(Saved data entries)
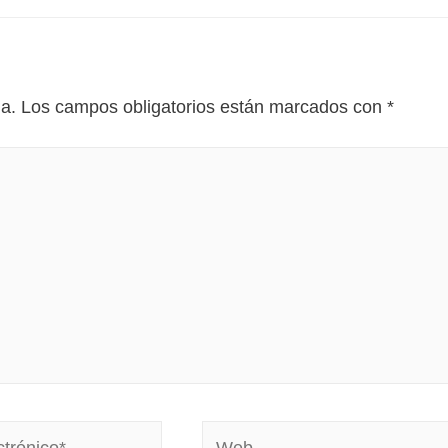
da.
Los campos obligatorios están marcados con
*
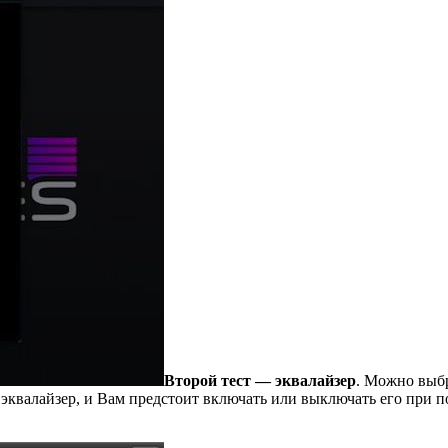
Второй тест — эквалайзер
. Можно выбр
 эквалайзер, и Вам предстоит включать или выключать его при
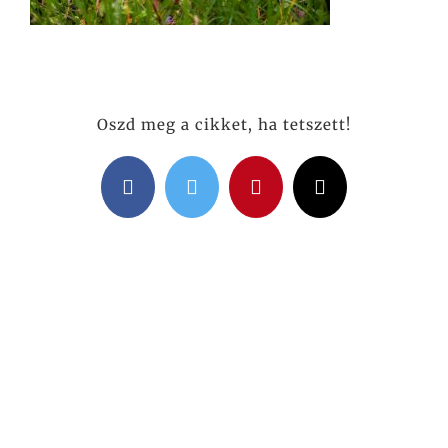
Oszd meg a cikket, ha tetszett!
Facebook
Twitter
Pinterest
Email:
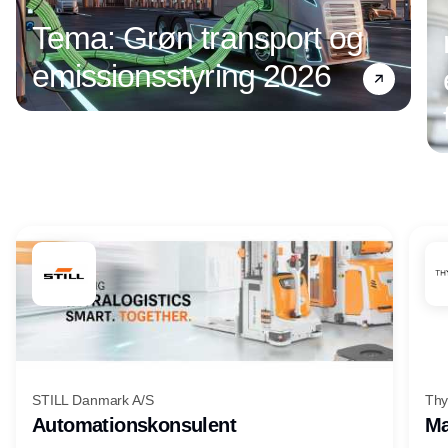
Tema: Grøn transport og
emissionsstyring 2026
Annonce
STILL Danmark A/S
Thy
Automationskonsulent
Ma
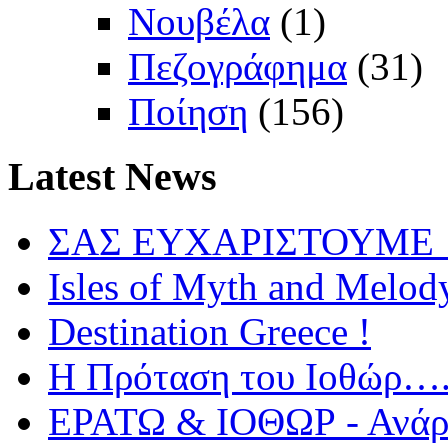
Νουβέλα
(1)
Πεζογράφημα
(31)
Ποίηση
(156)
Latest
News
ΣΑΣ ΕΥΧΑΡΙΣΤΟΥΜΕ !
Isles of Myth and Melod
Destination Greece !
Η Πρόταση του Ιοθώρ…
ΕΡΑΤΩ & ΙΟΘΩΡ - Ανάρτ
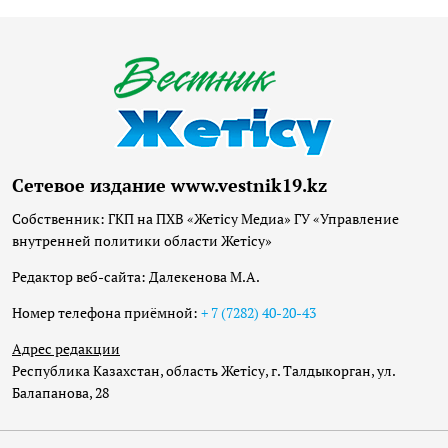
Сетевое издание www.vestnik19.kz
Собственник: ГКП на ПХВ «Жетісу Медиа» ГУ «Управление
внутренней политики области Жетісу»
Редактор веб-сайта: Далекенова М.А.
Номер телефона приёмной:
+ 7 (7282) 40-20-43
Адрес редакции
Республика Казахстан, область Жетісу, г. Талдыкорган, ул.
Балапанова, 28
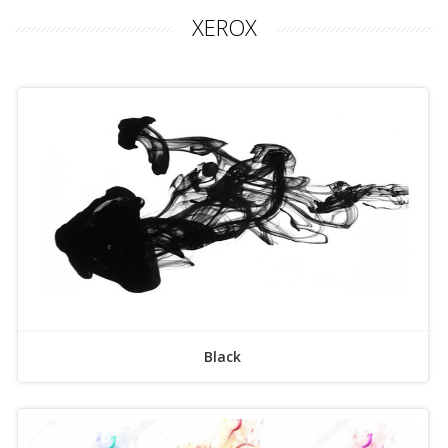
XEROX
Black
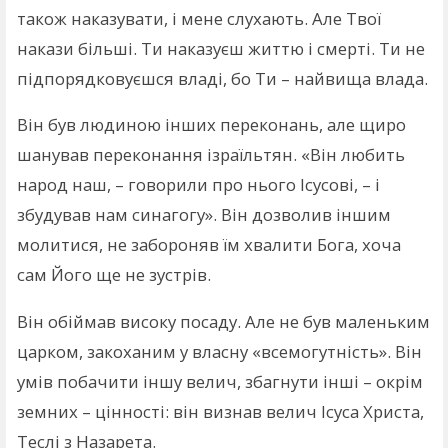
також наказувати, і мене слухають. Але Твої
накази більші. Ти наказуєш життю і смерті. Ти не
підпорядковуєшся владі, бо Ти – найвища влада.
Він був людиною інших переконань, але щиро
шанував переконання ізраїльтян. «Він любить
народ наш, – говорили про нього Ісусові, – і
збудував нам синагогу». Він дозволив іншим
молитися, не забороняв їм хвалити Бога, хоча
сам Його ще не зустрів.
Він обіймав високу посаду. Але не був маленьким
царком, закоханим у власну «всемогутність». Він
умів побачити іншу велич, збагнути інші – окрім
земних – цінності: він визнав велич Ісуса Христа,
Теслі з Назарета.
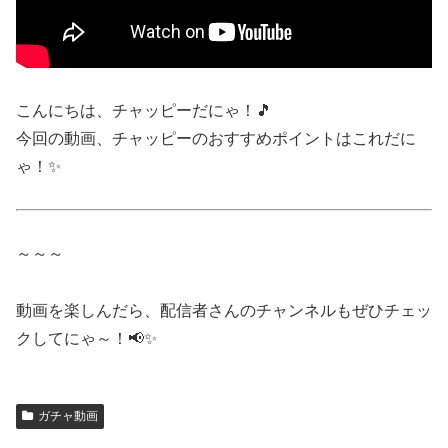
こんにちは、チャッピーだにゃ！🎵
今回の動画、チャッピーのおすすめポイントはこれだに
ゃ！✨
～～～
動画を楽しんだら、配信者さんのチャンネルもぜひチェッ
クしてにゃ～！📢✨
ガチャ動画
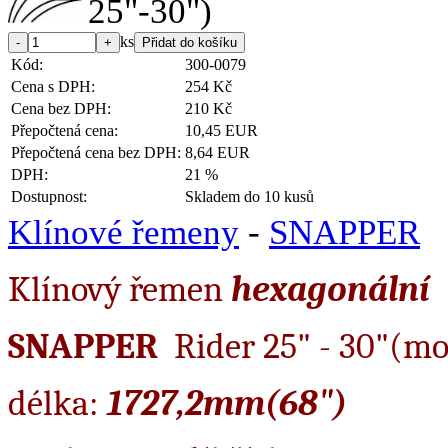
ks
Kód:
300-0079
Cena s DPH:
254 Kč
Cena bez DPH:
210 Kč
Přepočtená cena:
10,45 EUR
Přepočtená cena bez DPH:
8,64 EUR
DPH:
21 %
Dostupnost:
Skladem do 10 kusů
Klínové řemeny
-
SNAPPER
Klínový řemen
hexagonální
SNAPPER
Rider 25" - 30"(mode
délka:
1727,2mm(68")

• [Goal of the exercise]: Please find every line in the records that contains the word "эквалайзер", and copy it out.

• [Your solution]:
Второй тест — эквалайзер
 эквалайзер, и Вам предстоит включать или выключать его при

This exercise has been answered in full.